* YOUR TASK
Stop at the line that contains "lik filmů, „které". Until then, set down each line of the records exactly, beginning with the first, and skip pictures.

* EXCERPTED RECORDS
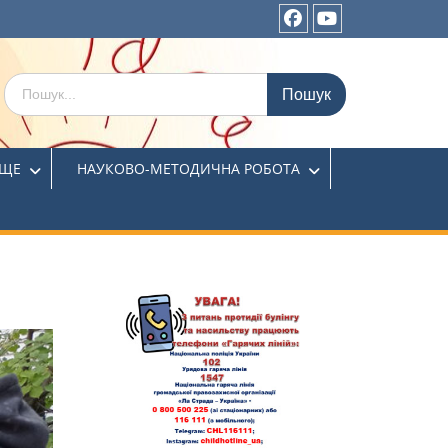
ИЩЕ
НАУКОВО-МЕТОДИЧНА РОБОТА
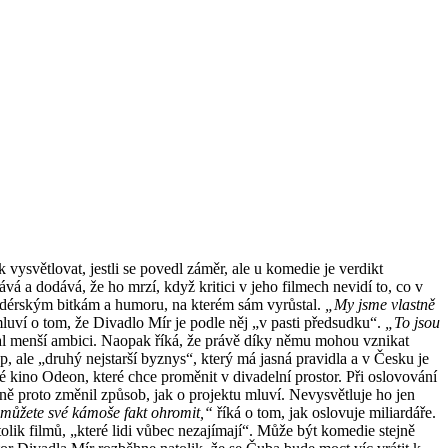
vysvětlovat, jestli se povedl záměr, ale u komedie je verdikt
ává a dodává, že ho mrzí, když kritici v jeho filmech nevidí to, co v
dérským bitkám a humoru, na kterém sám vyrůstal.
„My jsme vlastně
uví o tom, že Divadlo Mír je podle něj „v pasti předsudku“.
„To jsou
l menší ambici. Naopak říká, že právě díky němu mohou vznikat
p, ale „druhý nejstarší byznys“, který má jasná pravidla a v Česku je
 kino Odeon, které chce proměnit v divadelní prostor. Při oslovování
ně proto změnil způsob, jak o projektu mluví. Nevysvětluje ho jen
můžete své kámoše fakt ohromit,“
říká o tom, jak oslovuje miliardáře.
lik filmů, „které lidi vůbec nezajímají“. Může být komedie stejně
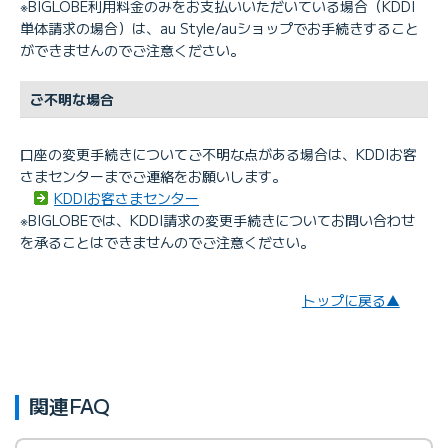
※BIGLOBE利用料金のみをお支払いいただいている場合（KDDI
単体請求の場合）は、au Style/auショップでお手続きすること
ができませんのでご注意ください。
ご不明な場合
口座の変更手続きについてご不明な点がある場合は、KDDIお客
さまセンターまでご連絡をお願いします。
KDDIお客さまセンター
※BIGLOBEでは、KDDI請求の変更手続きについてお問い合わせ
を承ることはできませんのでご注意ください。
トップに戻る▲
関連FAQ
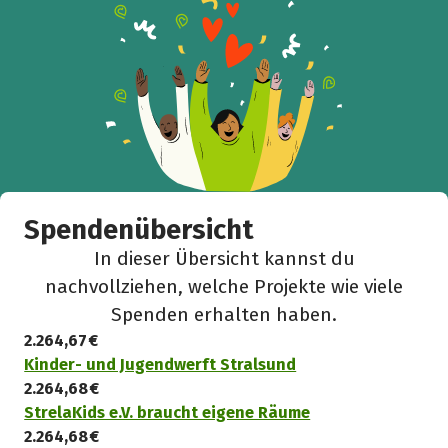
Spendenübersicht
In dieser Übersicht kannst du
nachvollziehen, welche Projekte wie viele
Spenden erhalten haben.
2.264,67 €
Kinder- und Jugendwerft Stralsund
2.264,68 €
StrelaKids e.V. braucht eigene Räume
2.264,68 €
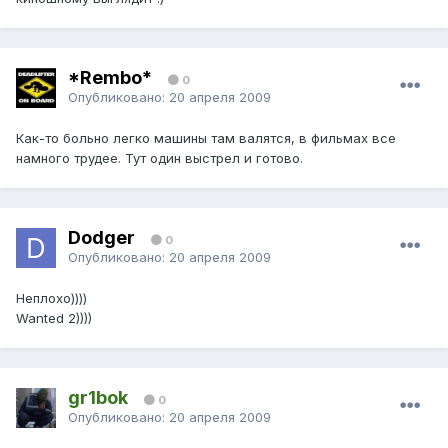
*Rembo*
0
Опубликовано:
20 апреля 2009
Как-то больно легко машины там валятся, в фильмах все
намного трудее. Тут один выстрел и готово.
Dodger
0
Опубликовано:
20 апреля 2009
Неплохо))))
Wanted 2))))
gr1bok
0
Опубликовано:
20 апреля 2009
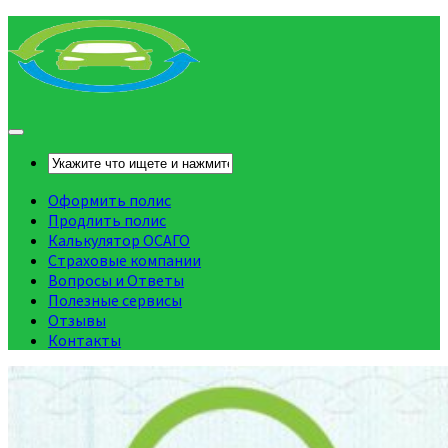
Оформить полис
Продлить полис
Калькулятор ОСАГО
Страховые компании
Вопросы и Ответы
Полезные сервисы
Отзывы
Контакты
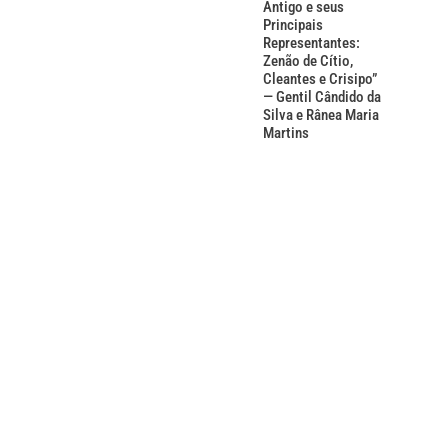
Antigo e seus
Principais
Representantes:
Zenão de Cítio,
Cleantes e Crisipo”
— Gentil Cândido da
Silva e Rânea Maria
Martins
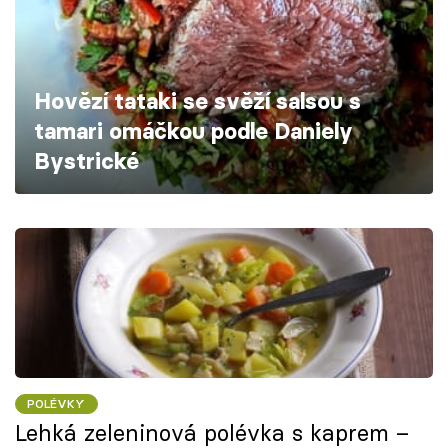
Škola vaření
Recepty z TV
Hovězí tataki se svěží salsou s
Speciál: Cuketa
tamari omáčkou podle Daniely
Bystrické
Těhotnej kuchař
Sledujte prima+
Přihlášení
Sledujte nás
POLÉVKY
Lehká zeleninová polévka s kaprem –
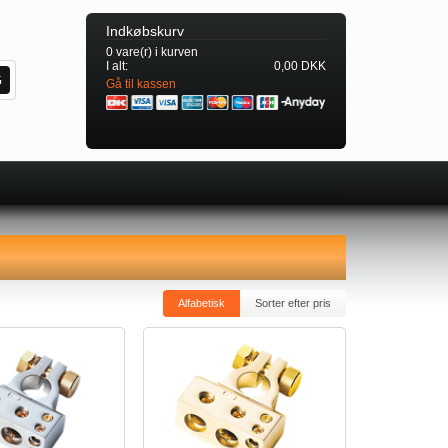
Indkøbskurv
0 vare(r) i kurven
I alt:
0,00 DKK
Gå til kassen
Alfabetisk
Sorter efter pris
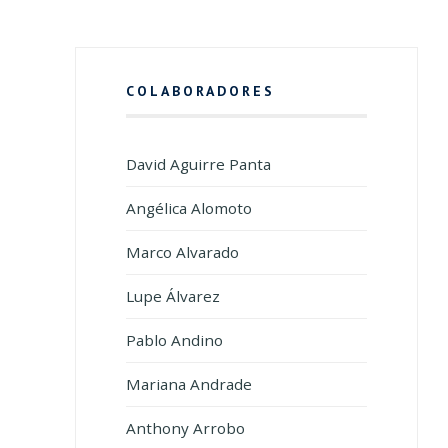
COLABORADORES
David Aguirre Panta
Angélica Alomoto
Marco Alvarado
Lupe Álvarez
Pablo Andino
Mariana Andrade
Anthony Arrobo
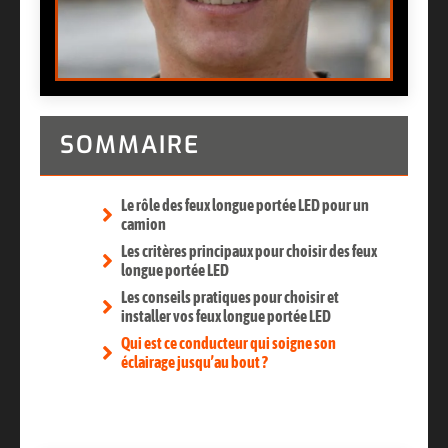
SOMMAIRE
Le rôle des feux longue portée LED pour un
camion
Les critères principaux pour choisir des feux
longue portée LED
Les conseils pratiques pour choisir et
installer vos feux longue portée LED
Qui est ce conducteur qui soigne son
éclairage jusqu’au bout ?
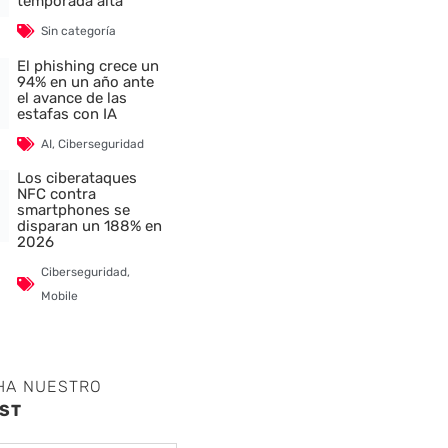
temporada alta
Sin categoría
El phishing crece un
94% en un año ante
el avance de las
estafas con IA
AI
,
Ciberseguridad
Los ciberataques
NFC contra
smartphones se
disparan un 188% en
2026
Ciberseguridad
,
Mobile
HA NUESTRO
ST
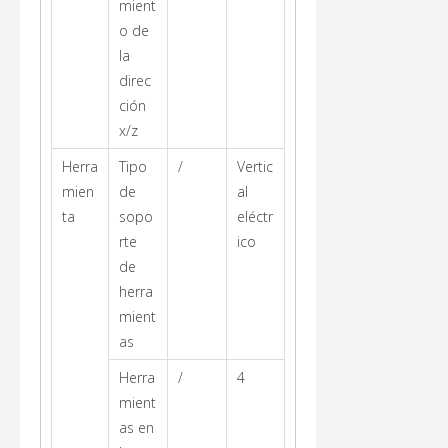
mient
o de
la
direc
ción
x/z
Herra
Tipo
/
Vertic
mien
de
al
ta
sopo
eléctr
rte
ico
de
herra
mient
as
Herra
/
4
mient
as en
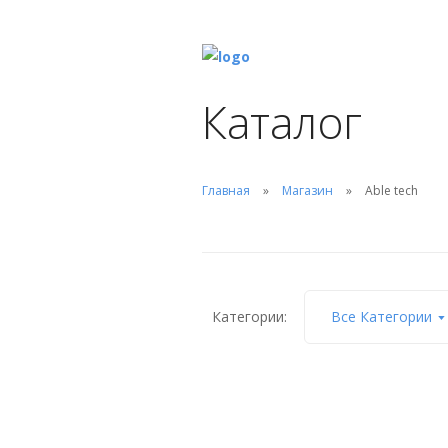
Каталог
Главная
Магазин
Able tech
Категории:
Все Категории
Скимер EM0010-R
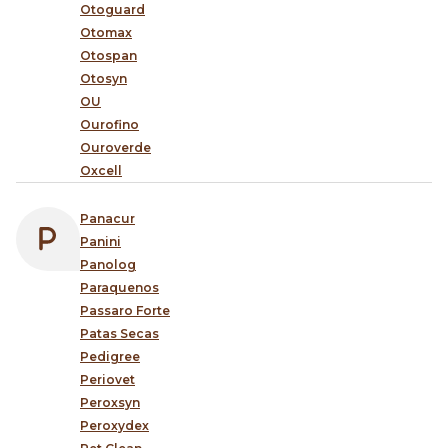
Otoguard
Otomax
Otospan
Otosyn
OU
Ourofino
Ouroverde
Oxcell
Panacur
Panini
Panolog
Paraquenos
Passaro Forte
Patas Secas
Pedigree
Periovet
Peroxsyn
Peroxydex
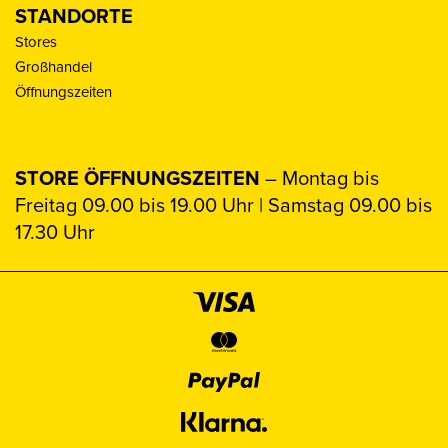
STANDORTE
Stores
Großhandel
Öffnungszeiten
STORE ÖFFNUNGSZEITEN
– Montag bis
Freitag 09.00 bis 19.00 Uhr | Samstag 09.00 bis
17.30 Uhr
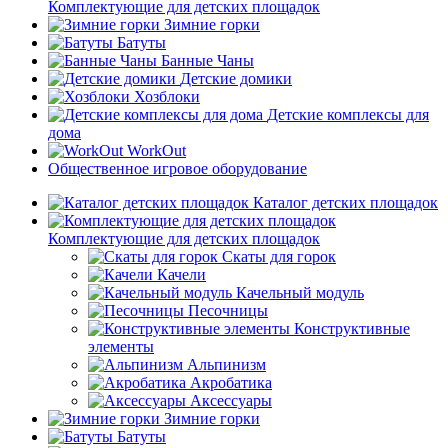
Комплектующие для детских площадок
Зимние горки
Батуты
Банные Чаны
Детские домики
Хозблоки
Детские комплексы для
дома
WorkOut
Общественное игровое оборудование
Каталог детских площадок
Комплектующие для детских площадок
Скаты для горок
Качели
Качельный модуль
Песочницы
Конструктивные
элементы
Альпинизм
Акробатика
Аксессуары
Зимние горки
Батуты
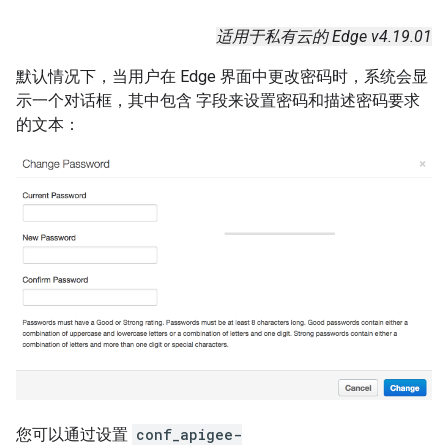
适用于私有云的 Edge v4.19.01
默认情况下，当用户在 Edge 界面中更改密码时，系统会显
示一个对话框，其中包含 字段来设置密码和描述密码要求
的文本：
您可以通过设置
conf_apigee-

* RESULT
ИЩЕ
НАУКОВО-МЕТОДИЧНА РОБОТА
vysvětlovat, jestli se povedl záměr, ale u komedie je verdikt
ává a dodává, že ho mrzí, když kritici v jeho filmech nevidí to, co v
dérským bitkám a humoru, na kterém sám vyrůstal.
„My jsme vlastně
uví o tom, že Divadlo Mír je podle něj „v pasti předsudku“.
„To jsou
l menší ambici. Naopak říká, že právě díky němu mohou vznikat
p, ale „druhý nejstarší byznys“, který má jasná pravidla a v Česku je
 kino Odeon, které chce proměnit v divadelní prostor. Při oslovování
ně proto změnil způsob, jak o projektu mluví. Nevysvětluje ho jen
můžete své kámoše fakt ohromit,“
říká o tom, jak oslovuje miliardáře.
lik filmů, „které lidi vůbec nezajímají“. Může být komedie stejně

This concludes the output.